> What is being asked
The answer is to be an exact copy of the lines below running from the line with "применяться для обучения" down to the line with "системы и соответствующих", both ends included, and nothing more.

═════ Working data ═════

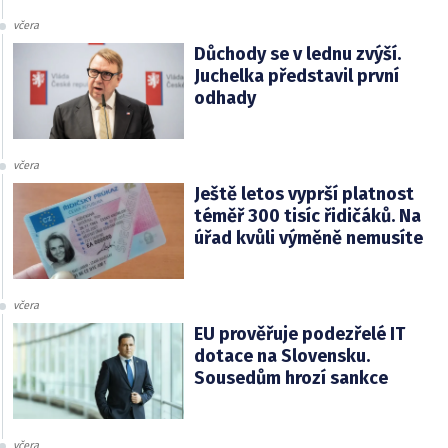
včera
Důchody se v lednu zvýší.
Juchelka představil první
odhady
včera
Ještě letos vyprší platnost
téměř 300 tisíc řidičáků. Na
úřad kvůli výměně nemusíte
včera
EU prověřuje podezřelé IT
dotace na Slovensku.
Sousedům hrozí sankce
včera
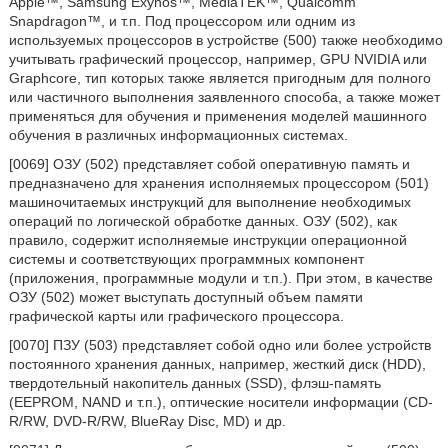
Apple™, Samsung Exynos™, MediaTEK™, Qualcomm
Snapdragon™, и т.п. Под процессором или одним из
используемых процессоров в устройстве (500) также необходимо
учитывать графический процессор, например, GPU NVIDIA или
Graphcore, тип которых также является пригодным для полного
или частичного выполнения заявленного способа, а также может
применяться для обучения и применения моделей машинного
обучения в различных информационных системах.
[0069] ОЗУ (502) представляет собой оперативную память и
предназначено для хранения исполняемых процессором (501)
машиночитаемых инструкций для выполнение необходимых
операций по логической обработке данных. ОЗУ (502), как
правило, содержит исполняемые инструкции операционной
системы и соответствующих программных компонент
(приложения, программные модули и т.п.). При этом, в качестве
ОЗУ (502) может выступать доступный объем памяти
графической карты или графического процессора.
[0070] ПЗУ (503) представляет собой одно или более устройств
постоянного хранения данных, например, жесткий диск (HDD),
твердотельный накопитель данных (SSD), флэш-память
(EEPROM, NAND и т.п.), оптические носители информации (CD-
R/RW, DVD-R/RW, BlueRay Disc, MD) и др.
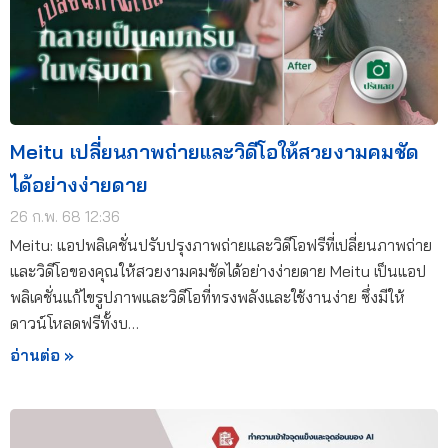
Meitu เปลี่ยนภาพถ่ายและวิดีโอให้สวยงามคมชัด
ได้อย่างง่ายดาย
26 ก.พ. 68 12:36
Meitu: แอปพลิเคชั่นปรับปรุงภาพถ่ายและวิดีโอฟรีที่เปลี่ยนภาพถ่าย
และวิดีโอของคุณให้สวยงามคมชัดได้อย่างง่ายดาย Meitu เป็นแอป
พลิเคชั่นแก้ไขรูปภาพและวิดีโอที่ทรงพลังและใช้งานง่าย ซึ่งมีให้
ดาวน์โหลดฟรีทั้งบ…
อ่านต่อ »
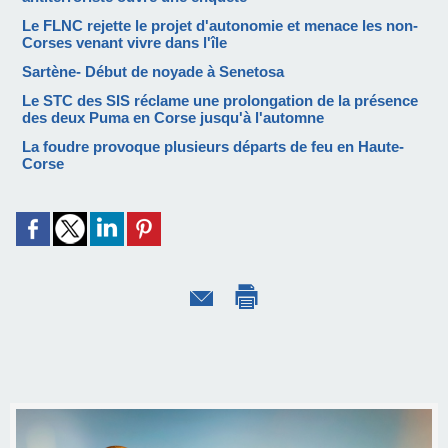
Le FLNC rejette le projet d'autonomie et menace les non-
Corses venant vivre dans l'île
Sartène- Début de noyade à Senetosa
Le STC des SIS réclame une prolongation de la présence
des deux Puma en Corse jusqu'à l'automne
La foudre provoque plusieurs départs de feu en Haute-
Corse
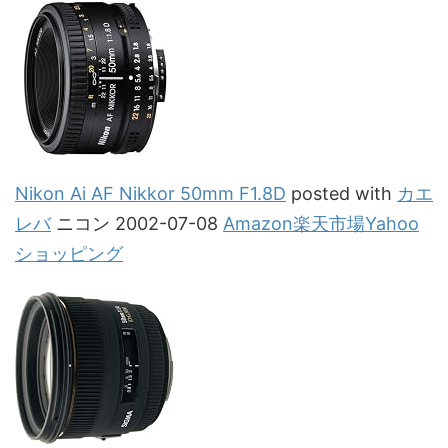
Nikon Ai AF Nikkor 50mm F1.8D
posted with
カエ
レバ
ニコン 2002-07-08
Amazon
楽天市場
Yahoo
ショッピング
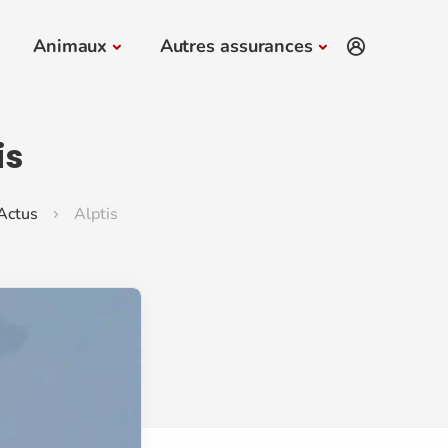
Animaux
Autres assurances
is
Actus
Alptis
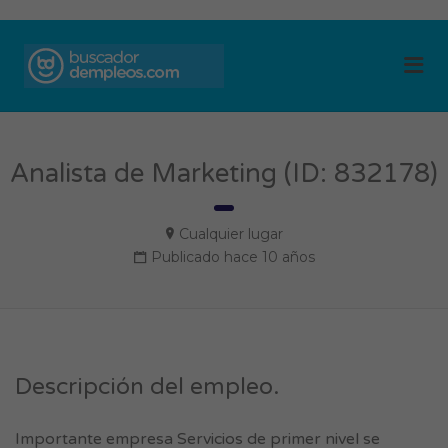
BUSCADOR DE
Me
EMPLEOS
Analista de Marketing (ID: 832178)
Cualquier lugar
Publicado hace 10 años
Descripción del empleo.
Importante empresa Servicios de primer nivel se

═════

> Response to this exercise
применяться для обучения и применения моделей машинного
обучения в различных информационных системах.
[0069] ОЗУ (502) представляет собой оперативную память и
предназначено для хранения исполняемых процессором (501)
машиночитаемых инструкций для выполнение необходимых
операций по логической обработке данных. ОЗУ (502), как
правило, содержит исполняемые инструкции операционной
системы и соответствующих программных компонент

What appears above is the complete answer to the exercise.